Na Abissínia (atual Etiópia), os filhos do Rei crescem confinados num vale com altas montanhas de lado a lado cuja única saída é um portão bem policiado. No palácio, os príncipes e princesas são ensinados a ver o mundo exterior como um lugar pleno de desespero, e só conhecem uma vida de lazer e instrução. Apesar disso, Rasselas, o quarto filho, com 26 anos, se mostra cada vez mais taciturno. Quando um dos tutores tenta emparedá-lo, perguntando-lhe pelo que afinal anseia, Rasselas responde que o problema é justamente que ele não anseia por nada; os dias são iguais, não há o que desejar, e ele crê que ver as misérias do mundo lhe daria algo pelo que aspirar. Após 20 meses vivendo em sua imaginação, ele decide se aventurar, mas passa mais de um ano procurando uma rota de fuga sem sucesso até finalmente encontrar Imlac, um poeta que viajou por todo o mundo em busca da criação perfeita e hoje vive estagnado no “Vale da Felicidade.” Os dois então encontram uma caverna e no fundo dela uma fenda através da qual, junto com a Princesa Nekayah, irmã do herói, e sua dama de companhia, Pekuah, conseguem escapar. Após passarem por Suez, chegam ao Cairo, onde o príncipe, disposto a decidir o que fazer de sua vida, se instala numa casa luxuosa.

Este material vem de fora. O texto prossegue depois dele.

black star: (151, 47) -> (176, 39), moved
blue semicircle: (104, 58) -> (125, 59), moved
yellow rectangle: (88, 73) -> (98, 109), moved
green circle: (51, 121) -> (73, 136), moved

Enquanto caminhava um dia na rua ele viu um edifício espaçoso ao qual todos eram pelas portas abertas convidados a entrar. Ele seguiu a corrente de pessoas, e encontrou um salão ou escola de declamação, no qual professores liam conferências ao seu auditório. Ele fixou seus olhos num douto erguido acima dos outros, que discursou com grande energia sobre o governo das paixões. Seu olhar era venerável, sua ação graciosa, sua pronúncia clara, e sua dicção elegante. Ele mostrou com grande força de sentimento e variedade de ilustração que a natureza humana é degradada e aviltada quando as faculdades mais baixas predominam sobre as mais altas; quando a fantasia, a mãe da paixão, usurpa o domínio da mente, nada mais se segue a não ser o efeito natural do governo ilegítimo, perturbação, e confusão; que ela trai a fortaleza do intelecto em favor dos rebeldes, e excita suas filhas à sedição contra seu legítimo soberano. Ele comparou a razão ao sol, cuja luz é constante, uniforme, duradoura; e a fantasia a um meteoro, de lustre cintilante mas transitório, irregular em seu movimento e ludibrioso em sua direção.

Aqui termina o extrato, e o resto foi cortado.